- **EXERCISE DIRECTIONS**
Reproduce the data below exactly. Skip the pictures.
-- INPUT RECORDS follows --
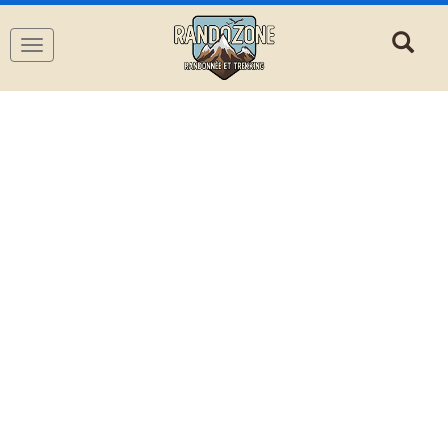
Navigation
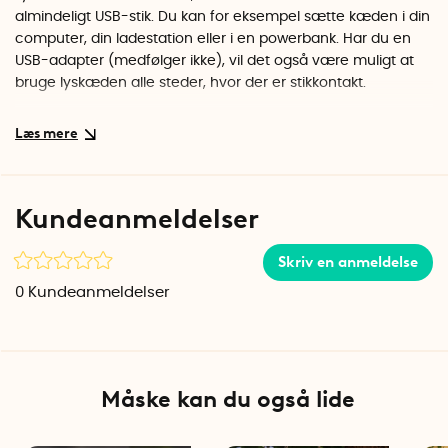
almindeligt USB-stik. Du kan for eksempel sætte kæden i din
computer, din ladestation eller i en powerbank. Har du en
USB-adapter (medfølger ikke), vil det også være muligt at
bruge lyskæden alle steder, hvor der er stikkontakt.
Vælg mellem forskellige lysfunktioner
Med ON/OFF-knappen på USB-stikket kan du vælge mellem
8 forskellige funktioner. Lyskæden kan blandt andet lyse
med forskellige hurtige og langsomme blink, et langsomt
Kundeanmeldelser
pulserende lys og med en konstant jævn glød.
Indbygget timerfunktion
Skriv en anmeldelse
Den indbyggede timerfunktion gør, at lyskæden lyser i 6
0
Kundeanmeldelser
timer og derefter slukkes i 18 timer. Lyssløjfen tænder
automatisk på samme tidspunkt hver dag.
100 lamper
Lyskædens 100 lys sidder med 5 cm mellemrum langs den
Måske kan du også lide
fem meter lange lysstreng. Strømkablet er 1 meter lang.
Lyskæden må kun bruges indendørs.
-- INPUT RECORDS concluded --
- **SOLUTION TO THE EXERCISE**
Navigation
almindeligt USB-stik. Du kan for eksempel sætte kæden i din
computer, din ladestation eller i en powerbank. Har du en
USB-adapter (medfølger ikke), vil det også være muligt at
bruge lyskæden alle steder, hvor der er stikkontakt.
Vælg mellem forskellige lysfunktioner
Med ON/OFF-knappen på USB-stikket kan du vælge mellem
8 forskellige funktioner. Lyskæden kan blandt andet lyse
med forskellige hurtige og langsomme blink, et langsomt
Kundeanmeldelser
pulserende lys og med en konstant jævn glød.
Indbygget timerfunktion
Skriv en anmeldelse
Den indbyggede timerfunktion gør, at lyskæden lyser i 6
0
Kundeanmeldelser
timer og derefter slukkes i 18 timer. Lyssløjfen tænder
automatisk på samme tidspunkt hver dag.
100 lamper
Lyskædens 100 lys sidder med 5 cm mellemrum langs den
Måske kan du også lide
fem meter lange lysstreng. Strømkablet er 1 meter lang.
Lyskæden må kun bruges indendørs.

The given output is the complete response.